→ Records shown
________________

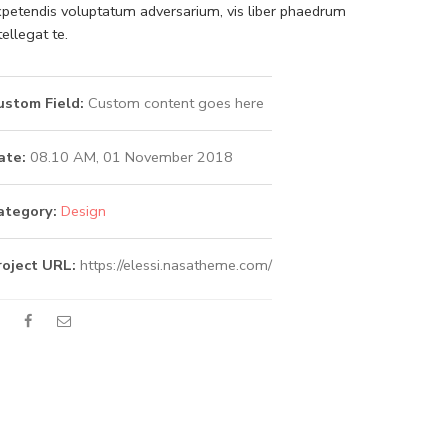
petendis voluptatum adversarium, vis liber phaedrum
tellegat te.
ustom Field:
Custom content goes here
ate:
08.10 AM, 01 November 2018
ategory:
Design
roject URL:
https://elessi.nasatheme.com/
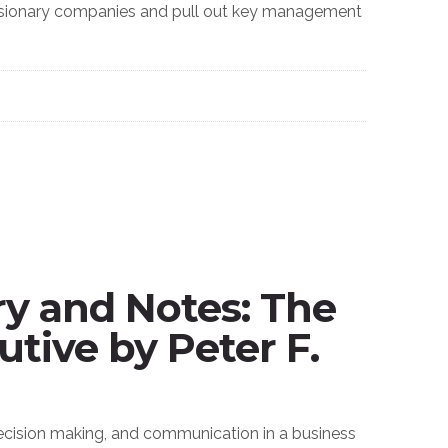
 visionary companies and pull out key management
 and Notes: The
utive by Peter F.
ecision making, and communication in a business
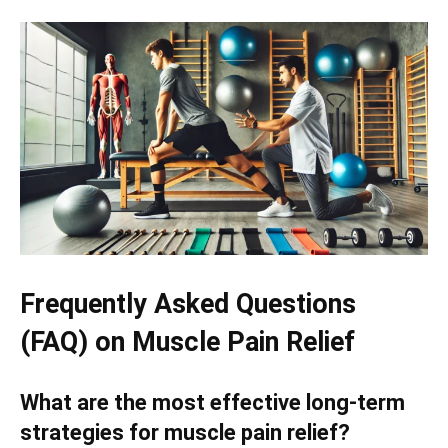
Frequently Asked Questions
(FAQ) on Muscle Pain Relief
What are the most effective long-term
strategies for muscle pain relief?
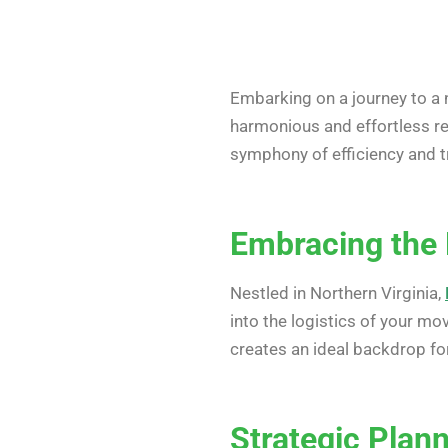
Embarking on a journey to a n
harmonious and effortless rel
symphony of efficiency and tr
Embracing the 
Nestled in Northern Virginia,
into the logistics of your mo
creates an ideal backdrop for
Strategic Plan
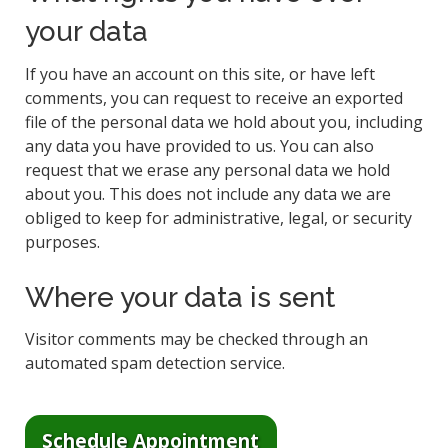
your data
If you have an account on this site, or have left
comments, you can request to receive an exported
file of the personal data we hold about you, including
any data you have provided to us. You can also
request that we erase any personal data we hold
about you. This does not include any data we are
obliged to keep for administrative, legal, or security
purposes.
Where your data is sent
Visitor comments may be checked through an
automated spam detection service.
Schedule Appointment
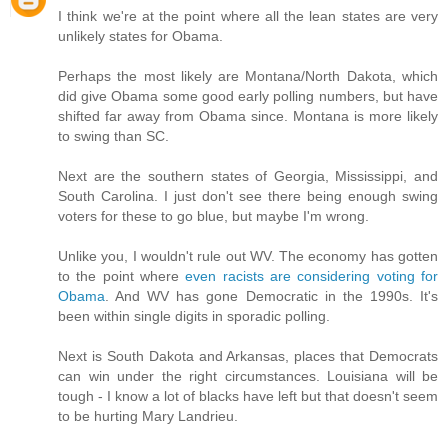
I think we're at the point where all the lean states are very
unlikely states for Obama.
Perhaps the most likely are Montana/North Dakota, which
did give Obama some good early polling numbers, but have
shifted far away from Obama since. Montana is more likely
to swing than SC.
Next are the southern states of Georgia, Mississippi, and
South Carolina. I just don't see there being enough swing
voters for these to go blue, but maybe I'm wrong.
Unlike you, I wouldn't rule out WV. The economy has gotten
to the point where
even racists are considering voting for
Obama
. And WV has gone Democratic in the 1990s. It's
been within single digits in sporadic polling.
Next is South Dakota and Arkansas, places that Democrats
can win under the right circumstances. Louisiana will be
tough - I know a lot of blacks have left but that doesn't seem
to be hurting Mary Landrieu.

________________

Above are some entries; copy exactly the lines from the line with "Frequently Asked Questions" through the line with "Schedule Appointment", both included, but none of the pictures.

→ Result of the exercise
Frequently Asked Questions
(FAQ) on Muscle Pain Relief
What are the most effective long-term
strategies for muscle pain relief?
Embarking on a journey to a n
harmonious and effortless rel
symphony of efficiency and tr
Embracing the 
Nestled in Northern Virginia,
into the logistics of your mo
creates an ideal backdrop for
Strategic Plan
your data
If you have an account on this site, or have left
comments, you can request to receive an exported
file of the personal data we hold about you, including
any data you have provided to us. You can also
request that we erase any personal data we hold
about you. This does not include any data we are
obliged to keep for administrative, legal, or security
purposes.
Where your data is sent
Visitor comments may be checked through an
automated spam detection service.
Schedule Appointment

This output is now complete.